Principal component analysis, or PCA, is the classic linear extraction method. PCA finds directions of maximum variance in the feature space. The first principal component captures as much variance as possible. The second captures the next largest amount while being orthogonal to the first, and so on.
In scikit-learn:
from sklearn.decomposition import PCApca = PCA(n_components=3)
PCA is useful when features are correlated. In nutrition data, many nutrients rise together because they come from overall food quantity or particular food groups. PCA can compress those relationships into fewer components.
The tradeoff is interpretability. A component is a mixture of original features. It may represent a pattern, but it is not as directly explainable as a single original column.
Nonlinear extraction
Some structure is not linear. Kernel PCA uses kernel methods to perform nonlinear feature extraction:
from sklearn.decomposition import KernelPCAkpca = KernelPCA(n_components=3, kernel="rbf")
Kernel PCA can reveal curved structure, but it introduces additional hyperparameters and can be harder to interpret. Use it when there is a reason to believe nonlinear structure matters and when evaluation supports the extra complexity.
Avoiding leakage during feature processing
Feature selection and extraction must be inside the cross-validation or training pipeline. If PCA or feature selection is fit on the full dataset before the train/test split, information from the test set leaks into training.
The correct pattern is:
model = Pipeline(steps=[ ("scaler", StandardScaler()), ("selector", SelectKBest(f_regression, k=6)), ("regressor", Ridge()),])

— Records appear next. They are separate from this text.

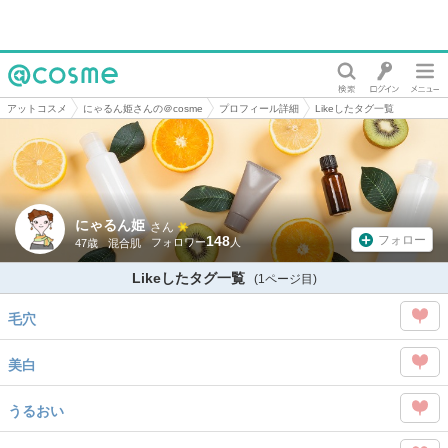
@cosme
アットコスメ
にゃるん姫さんの＠cosme
プロフィール詳細
Likeしたタグ一覧
にゃるん姫
さん
148
フォロー
47歳
混合肌
Likeしたタグ一覧
(1ページ目)
毛穴
この
美白
タグ
この
を
うるおい
タグ
Like
この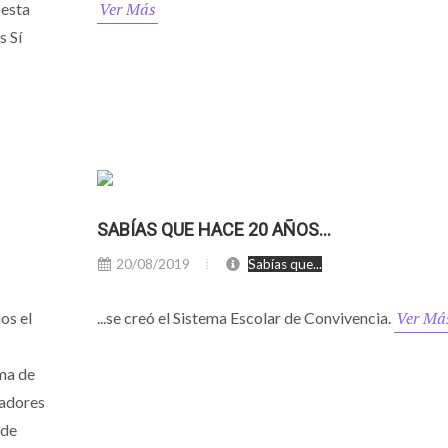
Ver Más
 esta
s Sí
SABÍAS QUE HACE 20 AÑOS...
20/08/2019
Sabías que...
Ver Má
os el
...se creó el Sistema Escolar de Convivencia.
oma de
radores
 de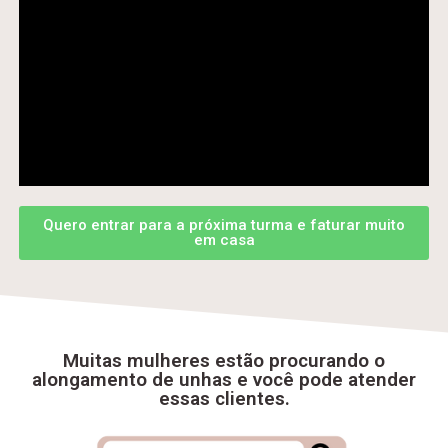
Quero entrar para a próxima turma e faturar muito
em casa
Muitas mulheres estão procurando o
alongamento de unhas e você pode atender
essas clientes.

Now feature selection is learned only from the training fold during cross-validation.
This point is easy to miss and important enough to repeat: selecting features is learning from data. Treat it like model fitting.
What to notice when running the sample
The sample compares pipelines rather than isolated transformations. This is important because feature processing is part of model training. SelectKBest, RFE, PCA, and KernelPCA all learn something from data. They should be fit only on training folds during cross-validation.

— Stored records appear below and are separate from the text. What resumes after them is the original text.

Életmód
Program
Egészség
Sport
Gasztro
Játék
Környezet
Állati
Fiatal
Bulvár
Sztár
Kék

Notice the tradeoff between interpretability and compression. SelectKBest and RFE keep original feature columns, so you can still say which measured variables were used. PCA and Kernel PCA create new components. Those components may improve compression or performance, but they are less directly explainable.

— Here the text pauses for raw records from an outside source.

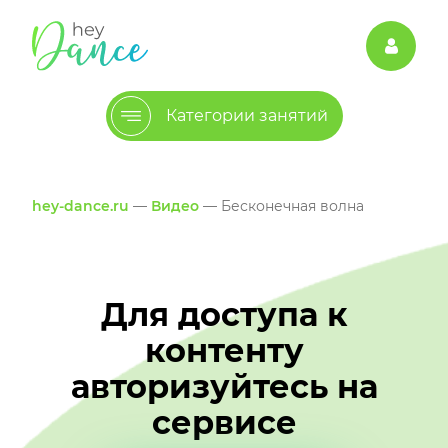
Категории занятий
hey-dance.ru
—
Видео
— Бесконечная волна
Для доступа к
контенту
авторизуйтесь на
сервисе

Also notice that more transformation is not automatically better. If the all-features Ridge model performs well, selection or extraction may not improve MAE. Dimensionality reduction is a tool for managing noise, redundancy, cost, and complexity; it is not a guaranteed upgrade.
Common feature-processing traps
The biggest trap is fitting selectors or PCA before cross-validation. That leaks information because the transformation has already seen all rows, including validation rows. The second trap is selecting features based only on statistical scores without considering whether they are available, stable, ethical, and meaningful.
A third trap is forgetting the deployment pipeline. If the production system cannot compute a selected feature reliably, that feature is not useful no matter how predictive it was in an experiment.
The module in one journey
Feature selection reduces complexity by keeping useful original columns. Feature extraction reduces complexity by creating new representations. PCA is linear and efficient. Kernel PCA is nonlinear and more flexible. Pipelines keep the process honest.
The best approach depends on the goal. If interpretation matters, selection may be preferable. If compression and predictive performance matter, extraction may help. If deployment simplicity matters, fewer stable features may beat a clever transformation.